Look through the data that follows and copy each line with the string "GDPR".

# # # # #

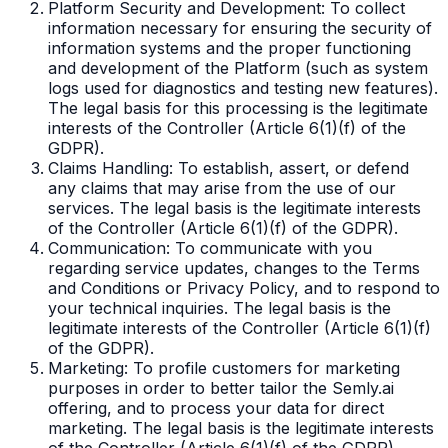
Platform Security and Development: To collect
information necessary for ensuring the security of
information systems and the proper functioning
and development of the Platform (such as system
logs used for diagnostics and testing new features).
The legal basis for this processing is the legitimate
interests of the Controller (Article 6(1)(f) of the
GDPR).
Claims Handling: To establish, assert, or defend
any claims that may arise from the use of our
services. The legal basis is the legitimate interests
of the Controller (Article 6(1)(f) of the GDPR).
Communication: To communicate with you
regarding service updates, changes to the Terms
and Conditions or Privacy Policy, and to respond to
your technical inquiries. The legal basis is the
legitimate interests of the Controller (Article 6(1)(f)
of the GDPR).
Marketing: To profile customers for marketing
purposes in order to better tailor the Semly.ai
offering, and to process your data for direct
marketing. The legal basis is the legitimate interests
of the Controller (Article 6(1)(f) of the GDPR).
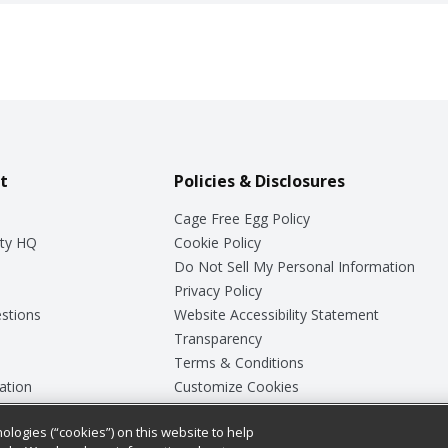
t
Policies & Disclosures
Cage Free Egg Policy
ty HQ
Cookie Policy
Do Not Sell My Personal Information
Privacy Policy
stions
Website Accessibility Statement
Transparency
Terms & Conditions
ation
Customize Cookies
ologies (“cookies”) on this website to help
ey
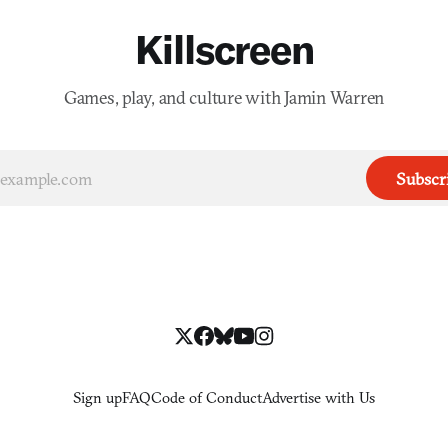
Killscreen
Games, play, and culture with Jamin Warren
Subscr
Sign up
FAQ
Code of Conduct
Advertise with Us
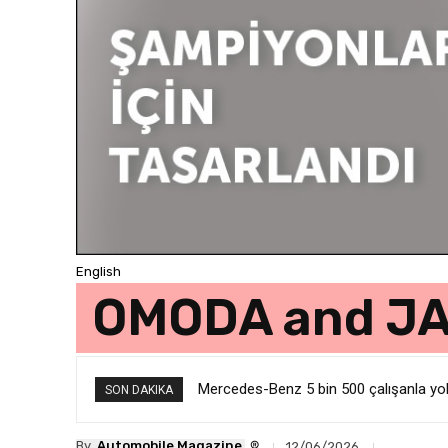
English
OMODA and JAE
Mercedes-Benz 5 bin 500 çalışanla yolla
SON DAKIKA
®
By
Automobile Magazine
12/06/2026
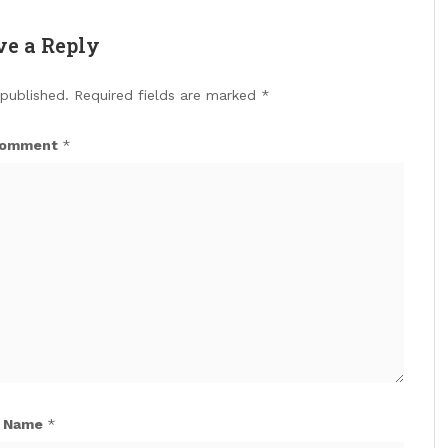
ve a Reply
 published.
Required fields are marked
*
omment
*
Name
*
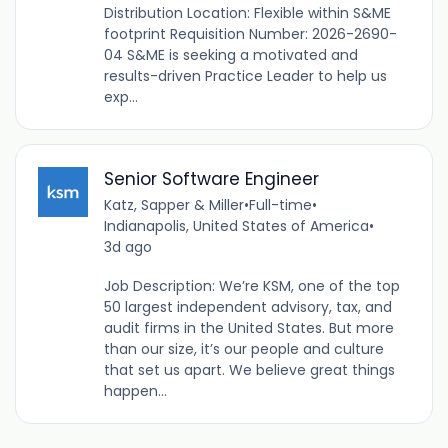
Distribution Location: Flexible within S&ME
footprint Requisition Number: 2026-2690-
04 S&ME is seeking a motivated and
results-driven Practice Leader to help us
exp...
Senior Software Engineer
Katz, Sapper & Miller
•
Full-time
•
Indianapolis, United States of America
•
3d ago
Job Description: We’re KSM, one of the top
50 largest independent advisory, tax, and
audit firms in the United States. But more
than our size, it’s our people and culture
that set us apart. We believe great things
happen...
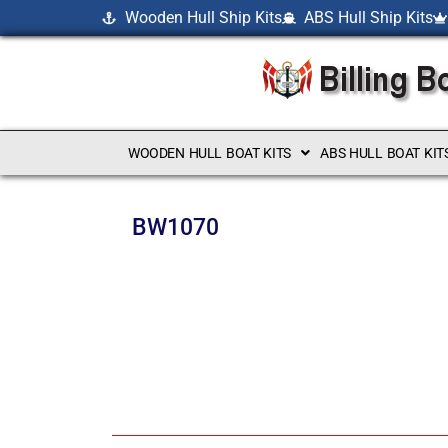
Wooden Hull Ship Kits
ABS Hull Ship Kits
WOODEN HULL BOAT KITS
ABS HULL BOAT KIT
BW1070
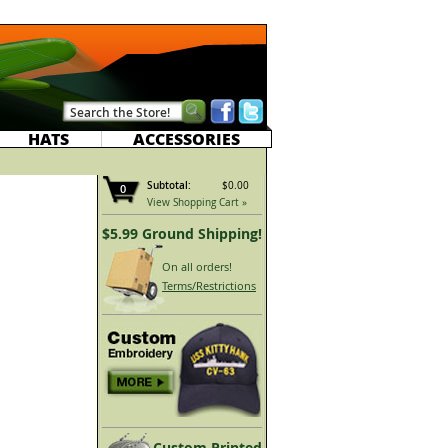
HATS
ACCESSORIES
Subtotal:
$0.00
0
View Shopping Cart »
$5.99 Ground Shipping!
On all orders!
Terms/Restrictions
Custom Printed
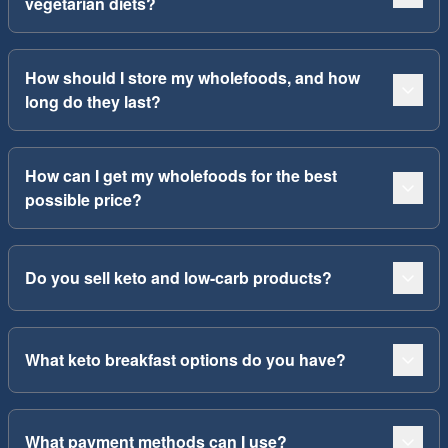
vegetarian diets?
How should I store my wholefoods, and how
long do they last?
How can I get my wholefoods for the best
possible price?
Do you sell keto and low-carb products?
What keto breakfast options do you have?
What payment methods can I use?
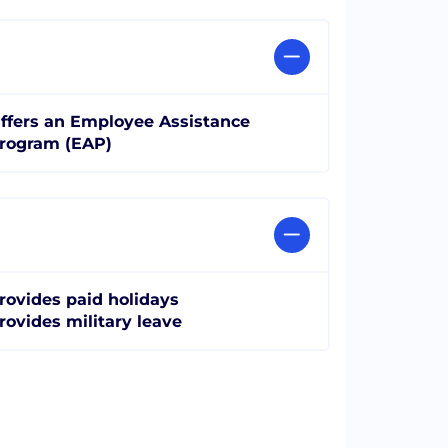
ffers an Employee Assistance
rogram (EAP)
rovides paid holidays
rovides military leave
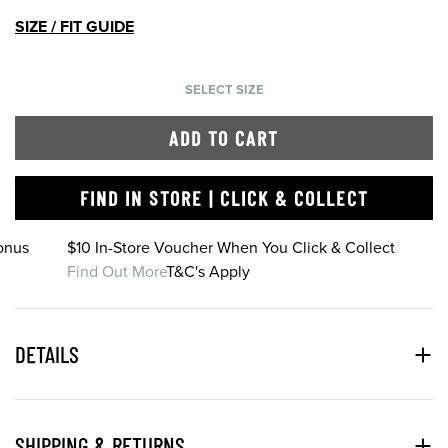
SIZE / FIT GUIDE
SELECT SIZE
ADD TO CART
FIND IN STORE | CLICK & COLLECT
onus
$10 In-Store Voucher When You Click & Collect
Find Out More
T&C's Apply
DETAILS
SHIPPING & RETURNS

# # # # #

■ **Output for this exercise**:
GDPR).
of the Controller (Article 6(1)(f) of the GDPR).
of the GDPR).
of the Controller (Article 6(1)(f) of the GDPR).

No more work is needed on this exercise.